● **AIM OF THE EXERCISE**
Would you please repeat exactly the entries below, starting at the line with "sengeplasser, kjøkken stue, 2" and ending at the line with "gran dinamismo y ofrece un gran potencial", and nothing outside that range? Leave out the pictures.

Dataset entries
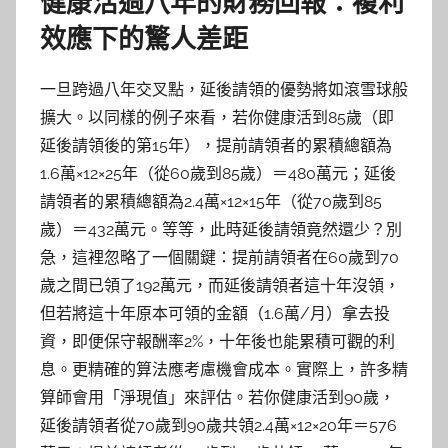
健康活過八年的財務回報：複利
效應下的驚人差距
一旦跨過八年交叉點，延後請領的優勢將如滾雪球般
擴大。以同樣的例子來看，若你健康活到85歲（即
延後請領後的第15年），提前請領者的累積總額為
1.6萬×12×25年（從60歲到85歲）＝480萬元；延後
請領者的累積總額為2.4萬×12×15年（從70歲到85
歲）＝432萬元。等等，此時延後請領竟然還少？別
急，這裡忽略了一個關鍵：提前請領者在60歲到70
歲之間已領了192萬元，而延後請領者這十年沒領，
但若將這十年原本可領的金額（1.6萬/月）拿去投
資，即便保守報酬率2%，十年後也能累積可觀的利
息。更精確的算法應考慮機會成本。實際上，許多精
算師會用「淨現值」來評估。若你健康活到90歲，
延後請領者從70歲到90歲共領2.4萬×12×20年＝576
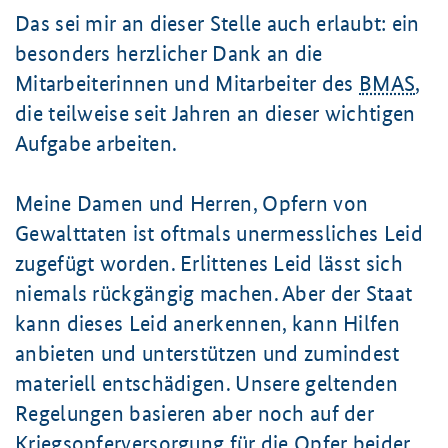
Das sei mir an dieser Stelle auch erlaubt: ein
besonders herzlicher Dank an die
Mitarbeiterinnen und Mitarbeiter des
BMAS
,
die teilweise seit Jahren an dieser wichtigen
Aufgabe arbeiten.
Meine Damen und Herren, Opfern von
Gewalttaten ist oftmals unermessliches Leid
zugefügt worden. Erlittenes Leid lässt sich
niemals rückgängig machen. Aber der Staat
kann dieses Leid anerkennen, kann Hilfen
anbieten und unterstützen und zumindest
materiell entschädigen. Unsere geltenden
Regelungen basieren aber noch auf der
Kriegsopferversorgung für die Opfer beider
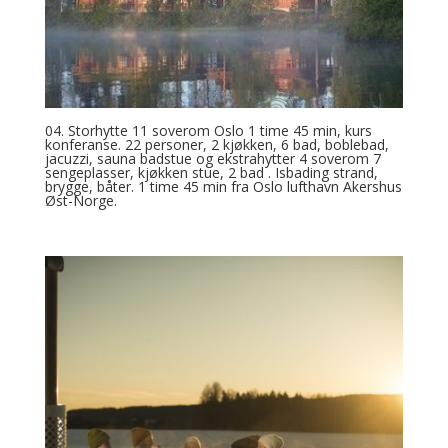
04. Storhytte 11 soverom Oslo 1 time 45 min, kurs
konferanse. 22 personer, 2 kjøkken, 6 bad, boblebad,
jacuzzi, sauna badstue og ekstrahytter 4 soverom 7
sengeplasser, kjøkken stue, 2 bad . Isbading strand,
brygge, båter. 1 time 45 min fra Oslo lufthavn Akershus
Øst-Norge.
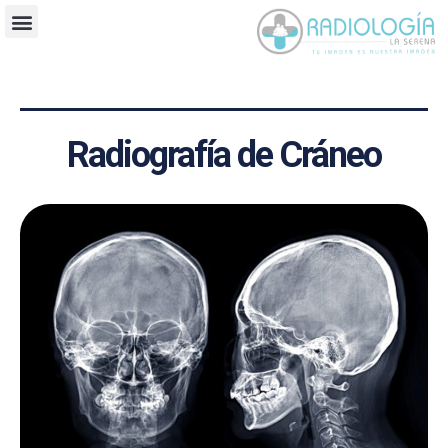
Radiografía de Cráneo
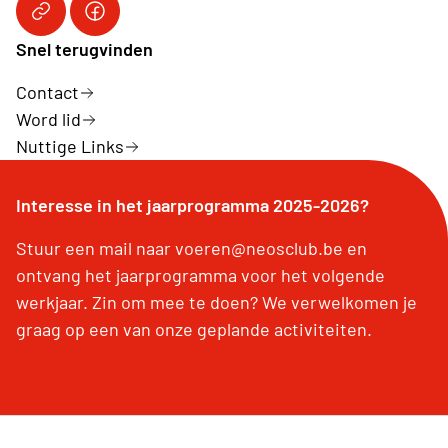
Neos Club
Link naar Facebook pagina
Snel terugvinden
Contact
Word lid
Nuttige Links
Interesse in het jaarprogramma 2025-2026?
Stuur een mail naar voeren@neosclub.be en
ontvang het jaarprogramma voor het volgende
werkjaar. Zin om mee te doen? We verwelkomen je
graag op een van onze geplande activiteiten.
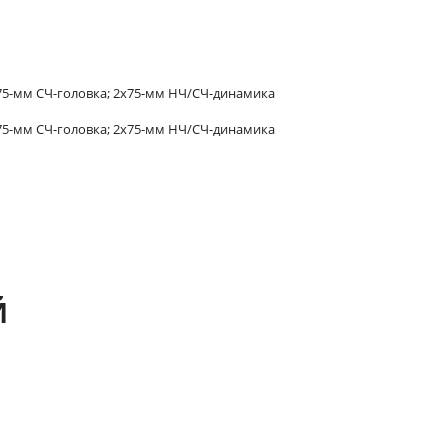
 75-мм СЧ-головка; 2x75-мм НЧ/СЧ-динамика
 75-мм СЧ-головка; 2x75-мм НЧ/СЧ-динамика
Й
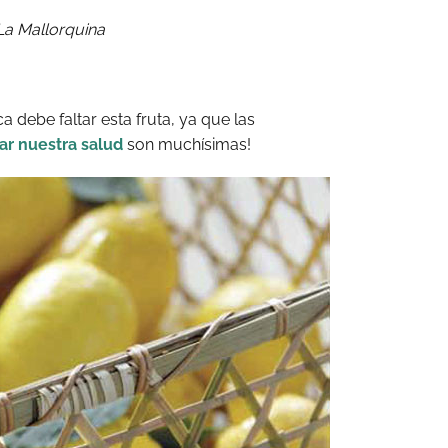
La Mallorquina
a debe faltar esta fruta, ya que las
ar nuestra salud
son muchísimas!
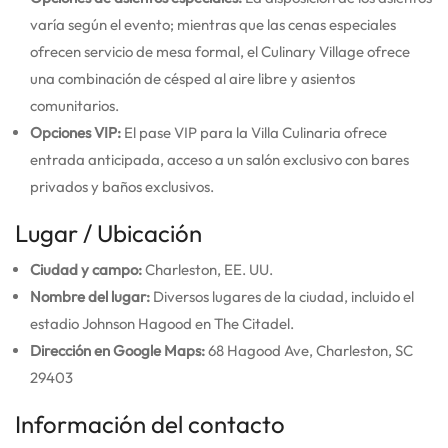
varía según el evento; mientras que las cenas especiales
ofrecen servicio de mesa formal, el Culinary Village ofrece
una combinación de césped al aire libre y asientos
comunitarios.
Opciones VIP:
El pase VIP para la Villa Culinaria ofrece
entrada anticipada, acceso a un salón exclusivo con bares
privados y baños exclusivos.
Lugar / Ubicación
Ciudad y campo:
Charleston, EE. UU.
Nombre del lugar:
Diversos lugares de la ciudad, incluido el
estadio Johnson Hagood en The Citadel.
Dirección en Google Maps:
68 Hagood Ave, Charleston, SC
29403
Información del contacto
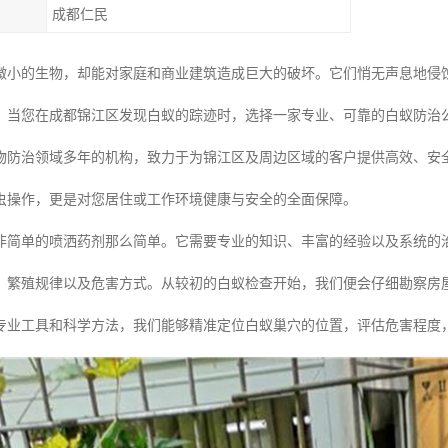
成都仁民
微小的生物，却能对家庭和商业建筑造成巨大的破坏。它们悄无声息地侵
。当您在成都锦江区发现白蚁的踪迹时，选择一家专业、可靠的白蚁防治
物防治领域多年的机构，致力于为锦江区及周边区域的客户提供高效、安
虫操作，更是对您居住或工作环境健康与安全的全面保障。
非简单的喷洒药剂那么简单。它需要专业的知识、丰富的经验以及系统的
、繁殖规律以及危害方式。从较初的白蚁检查开始，我们便会仔细勘察房
专业工具和科学方法，我们能够精准定位白蚁巢穴的位置，评估危害程度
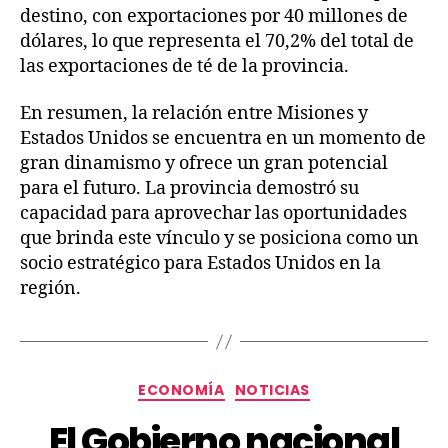
destino, con exportaciones por 40 millones de
dólares, lo que representa el 70,2% del total de
las exportaciones de té de la provincia.
En resumen, la relación entre Misiones y
Estados Unidos se encuentra en un momento de
gran dinamismo y ofrece un gran potencial
para el futuro. La provincia demostró su
capacidad para aprovechar las oportunidades
que brinda este vínculo y se posiciona como un
socio estratégico para Estados Unidos en la
región.
ECONOMÍA
NOTICIAS
El Gobierno nacional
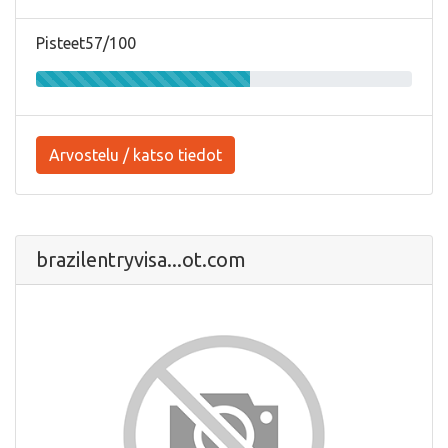
Pisteet57/100
Arvostelu / katso tiedot
brazilentryvisa...ot.com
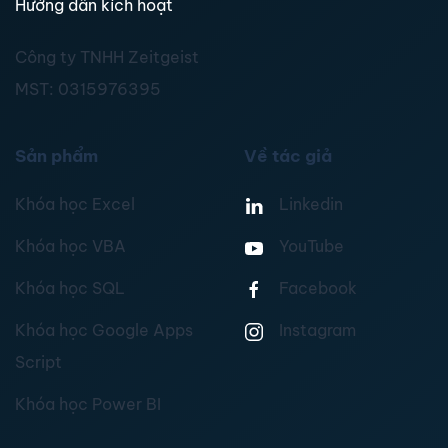
Hướng dẫn kích hoạt
Công ty TNHH Zeitgeist
MST:
0315976395
Sản phẩm
Về tác giả
Khóa học Excel
Linkedin
Khóa học VBA
YouTube
Khóa học SQL
Facebook
Khóa học Google Apps
Instagram
Script
Khóa học Power BI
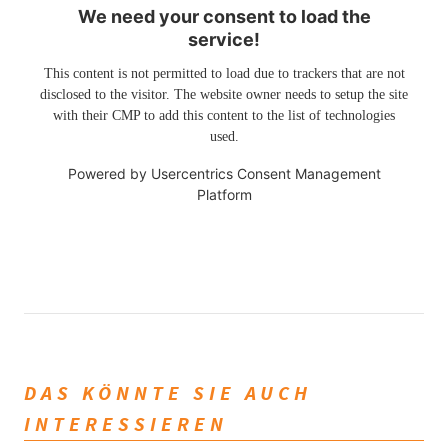
We need your consent to load the
service!
This content is not permitted to load due to trackers that are not
disclosed to the visitor. The website owner needs to setup the site
with their CMP to add this content to the list of technologies
used.
Powered by
Usercentrics Consent Management
Platform
DAS KÖNNTE SIE AUCH
INTERESSIEREN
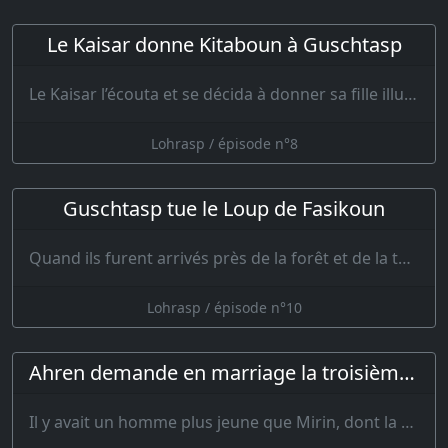
Le Kaisar donne Kitaboun à Guschtasp
Le Kaisar l’écouta et se décida à donner sa fille illustre à Guschtasp. Il lui dit…
Lohrasp / épisode n°8
Guschtasp tue le Loup de Fasikoun
Quand ils furent arrivés près de la forêt et de la tanière du loup, Mirin trembla en …
Lohrasp / épisode n°10
Ahren demande en marriage la troisième fille du Kaisar
Il y avait un homme plus jeune que Mirin, dont la taille dépassa…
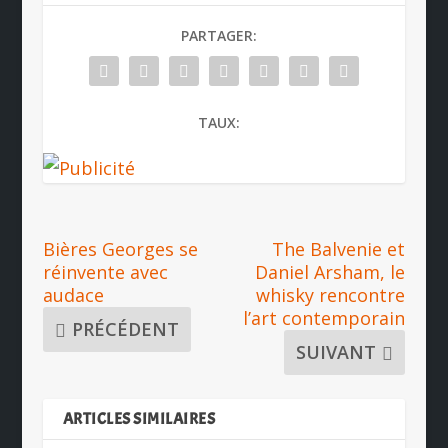
PARTAGER:
TAUX:
Bières Georges se
The Balvenie et
réinvente avec
Daniel Arsham, le
audace
whisky rencontre
l’art contemporain
PRÉCÉDENT
SUIVANT
ARTICLES SIMILAIRES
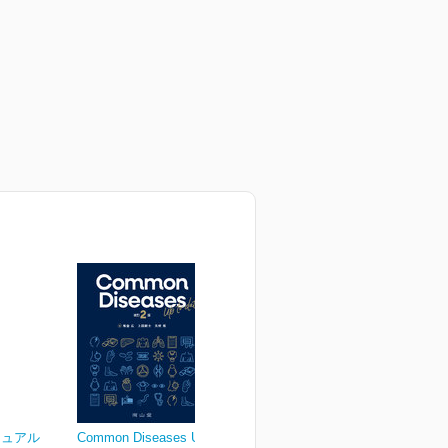
ニュアル
Common Diseases Up to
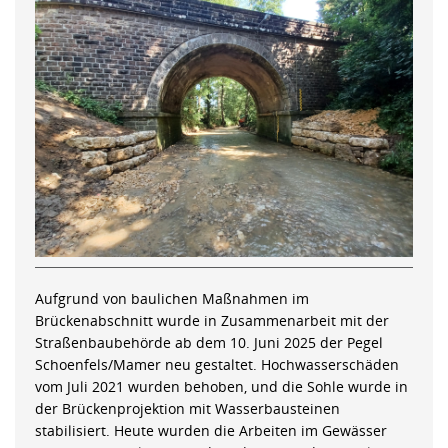
Aufgrund von baulichen Maßnahmen im
Brückenabschnitt wurde in Zusammenarbeit mit der
Straßenbaubehörde ab dem 10. Juni 2025 der Pegel
Schoenfels/Mamer neu gestaltet. Hochwasserschäden
vom Juli 2021 wurden behoben, und die Sohle wurde in
der Brückenprojektion mit Wasserbausteinen
stabilisiert. Heute wurden die Arbeiten im Gewässer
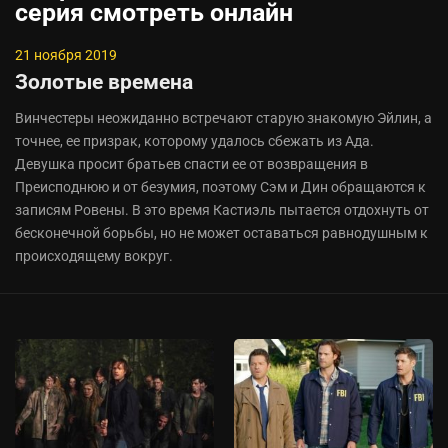
серия смотреть онлайн
21 ноября 2019
Золотые времена
Винчестеры неожиданно встречают старую знакомую Эйлин, а
точнее, ее призрак, которому удалось сбежать из Ада.
Девушка просит братьев спасти ее от возвращения в
Преисподнюю и от безумия, поэтому Сэм и Дин обращаются к
записям Ровены. В это время Кастиэль пытается отдохнуть от
бесконечной борьбы, но не может оставаться равнодушным к
происходящему вокруг.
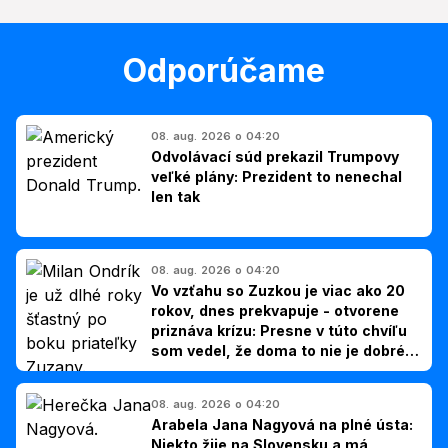
Odporúčame
08. aug. 2026 o 04:20
Odvolávací súd prekazil Trumpovy
veľké plány: Prezident to nenechal
len tak
08. aug. 2026 o 04:20
Vo vzťahu so Zuzkou je viac ako 20
rokov, dnes prekvapuje - otvorene
priznáva krízu: Presne v túto chvíľu
som vedel, že doma to nie je dobré,
hovorí Milan Ondrík
08. aug. 2026 o 04:20
Arabela Jana Nagyová na plné ústa:
Niekto žije na Slovensku a má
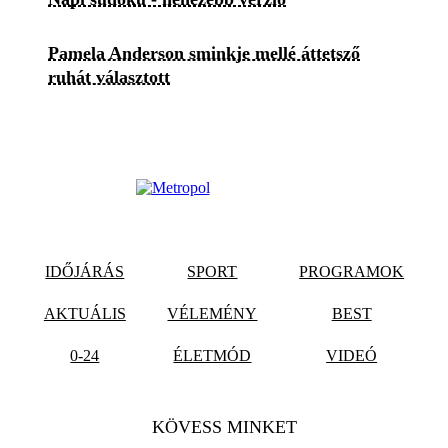
Pamela Anderson sminkje mellé áttetsző
ruhát választott
IDŐJÁRÁS
SPORT
PROGRAMOK
AKTUÁLIS
VÉLEMÉNY
BEST
0-24
ÉLETMÓD
VIDEÓ
KÖVESS MINKET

● **OUTPUT FOR THIS TASK**
sengeplasser, kjøkken stue, 2 bad . Isbading strand,
brygge, båter. 1 time 45 min fra Oslo lufthavn Akershus
Øst-Norge.
Radiografía de Cráneo
Neos Club
Link naar Facebook pagina
Snel terugvinden
Contact
Word lid
Nuttige Links
Interesse in het jaarprogramma 2025-2026?
Stuur een mail naar voeren@neosclub.be en
ontvang het jaarprogramma voor het volgende
werkjaar. Zin om mee te doen? We verwelkomen je
graag op een van onze geplande activiteiten.
 75-мм СЧ-головка; 2x75-мм НЧ/СЧ-динамика
 75-мм СЧ-головка; 2x75-мм НЧ/СЧ-динамика
Й
La Mallorquina
a debe faltar esta fruta, ya que las
ar nuestra salud
son muchísimas!
varía según el evento; mientras que las cenas especiales
ofrecen servicio de mesa formal, el Culinary Village ofrece
una combinación de césped al aire libre y asientos
comunitarios.
Opciones VIP:
El pase VIP para la Villa Culinaria ofrece
entrada anticipada, acceso a un salón exclusivo con bares
privados y baños exclusivos.
Lugar / Ubicación
Ciudad y campo:
Charleston, EE. UU.
Nombre del lugar:
Diversos lugares de la ciudad, incluido el
estadio Johnson Hagood en The Citadel.
Dirección en Google Maps:
68 Hagood Ave, Charleston, SC
29403
Información del contacto
成都仁民
微小的生物，却能对家庭和商业建筑造成巨大的破坏。它们悄无声息地侵
。当您在成都锦江区发现白蚁的踪迹时，选择一家专业、可靠的白蚁防治
物防治领域多年的机构，致力于为锦江区及周边区域的客户提供高效、安
虫操作，更是对您居住或工作环境健康与安全的全面保障。
非简单的喷洒药剂那么简单。它需要专业的知识、丰富的经验以及系统的
、繁殖规律以及危害方式。从较初的白蚁检查开始，我们便会仔细勘察房
专业工具和科学方法，我们能够精准定位白蚁巢穴的位置，评估危害程度
destino, con exportaciones por 40 millones de
dólares, lo que representa el 70,2% del total de
las exportaciones de té de la provincia.
En resumen, la relación entre Misiones y
Estados Unidos se encuentra en un momento de
gran dinamismo y ofrece un gran potencial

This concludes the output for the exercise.